Maybe this deserves a new thread, but here is my two cents on how to improve healthcare
-take a harder look at what is covered and what is not on the surgery side. Many surgeries are done by the specialist deciding if they need to be done. This is a pretty clear conflict of interest. Elective orthopedic surgeries are a great example.
-shift doctors workloads in family practice to those issues that need it and use healthcare practitioners whose knowledge its not being used efficiently. Ie primary care facilities, nurse partners,etc. They work very well at reducing backlogs.

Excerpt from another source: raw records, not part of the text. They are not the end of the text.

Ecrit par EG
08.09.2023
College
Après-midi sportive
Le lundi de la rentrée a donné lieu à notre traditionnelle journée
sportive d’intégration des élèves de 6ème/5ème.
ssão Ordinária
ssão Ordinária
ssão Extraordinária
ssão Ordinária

Unfortunately, the CMA (and therefore AMA, BCMA, etc.) is VERY powerful and has worked hard at skirting the purges of diminishing physicians role in simple primary care.
-Diagnostic procedures should have more stringent guidelines on when they are used.

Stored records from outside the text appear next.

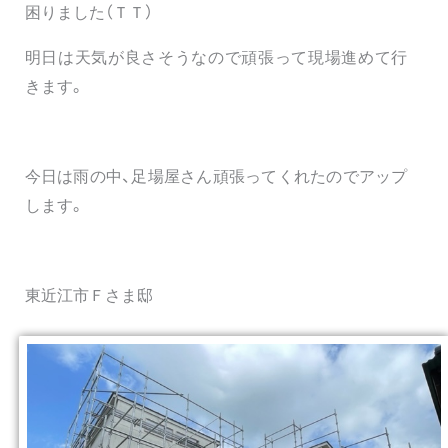
困りました（ＴＴ）
明日は天気が良さそうなので頑張って現場進めて行
きます。
今日は雨の中、足場屋さん頑張ってくれたのでアップ
します。
東近江市Ｆさま邸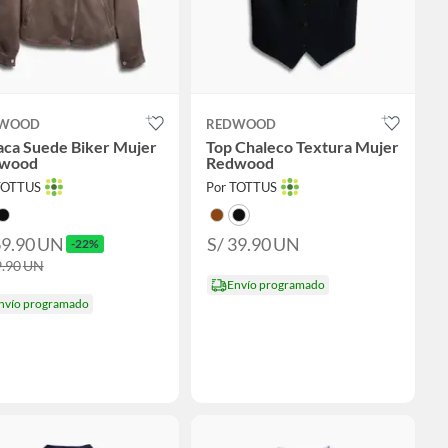
WOOD
REDWOOD
aca Suede Biker Mujer
Top Chaleco Textura Mujer
wood
Redwood
TOTTUS
Por TOTTUS
69.90
UN
S/ 39.90
UN
-22%
9.90
UN
Envío programado
nvío programado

-Private diagnostic clinics are useful in the provinces that have them (MRI, etc.)
Some other wasteful things I've noticed:
-the use of ondansetron in hospitals is astounding. Gravol works just fine in many nausea cases, but ondansetron is widely used in many hospitals instead because it is more effective in some types of nausea. Gravol is ~$0.02 per pill, ondansetron is ~$8.00 per pill. Hundreds of dollars per day on some hospitals and thousands in some bigger hospitals just in ondansetron.

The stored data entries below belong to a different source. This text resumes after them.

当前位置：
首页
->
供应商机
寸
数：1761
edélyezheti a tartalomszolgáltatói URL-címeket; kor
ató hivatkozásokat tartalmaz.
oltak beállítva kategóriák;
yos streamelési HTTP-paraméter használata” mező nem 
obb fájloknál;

-antibiotic overuse is rampant. In the Interior Health Authority (the region I work in) alone: 70% of people who were diagnosed with acute bronchitis (bronchitis in a healthy person) received a prescription for antibiotics. Bronchitis is > 99% viral, meaning NONE of those patients should have received antibiotics. For acute sinusitis (sinus infection that is less than 4 weeks in duration, no complicating factors), 65% received antibiotics. Acute sinusitis is bacterial in <2% of patients, therefore antibiotics are NOT recommended. This has a direct cost of millions just in this health authority. Add the indirect cost of people seeking medical help due to allergies and Antibiotic Associated Diarrhea.